This program computes the sequence of the number of sequences of n numbers from 1 to n that do not have a subsequence that adds up to n.
I thought of this sequence when planning how to load a GPU with blocks of data points to crunch. Each task block has a multiple of 1024 points (the ones that don't are processed by the CPU) and needs to be crunched down to a few numbers. My GPU has 36 groups of 256 cores each, and I could write the kernel so that each core processes 4 points, and then the cores in each group add up the results.
I'd prefer to break task blocks as little as possible, while keeping the GPU as full as possible. (The name of the program is short for "full processor".) So if a task block is 87 kibipoints, I'll break it into two blocks of 36 kibipoints and one of 15 kibipoints, which I can process together with a 21-kibipoint piece of another task block.

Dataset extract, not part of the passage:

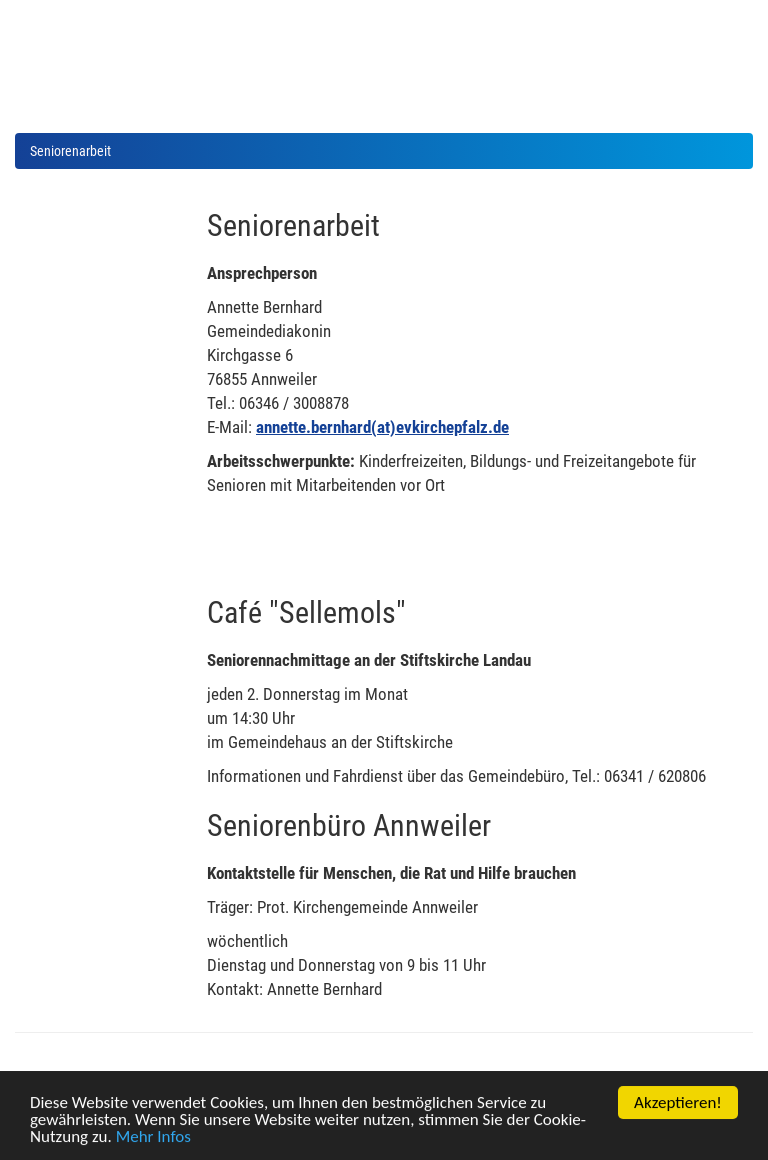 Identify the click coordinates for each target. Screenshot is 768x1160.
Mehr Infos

Given some random task block sizes, what is the probability that one cannot fill the processor with n work groups, assuming that remainders (15 above) are processed first? That is what this sequence answers, when divided by n^n. This problem is theoretical, as finding a subsequence of n numbers from 1 to n that adds up to n is a hard problem, and the computer has to feed the GPU with data possibly thousands of times a second. But finding two of the n numbers that add up to n is easy, and most of the time, there is such a pair.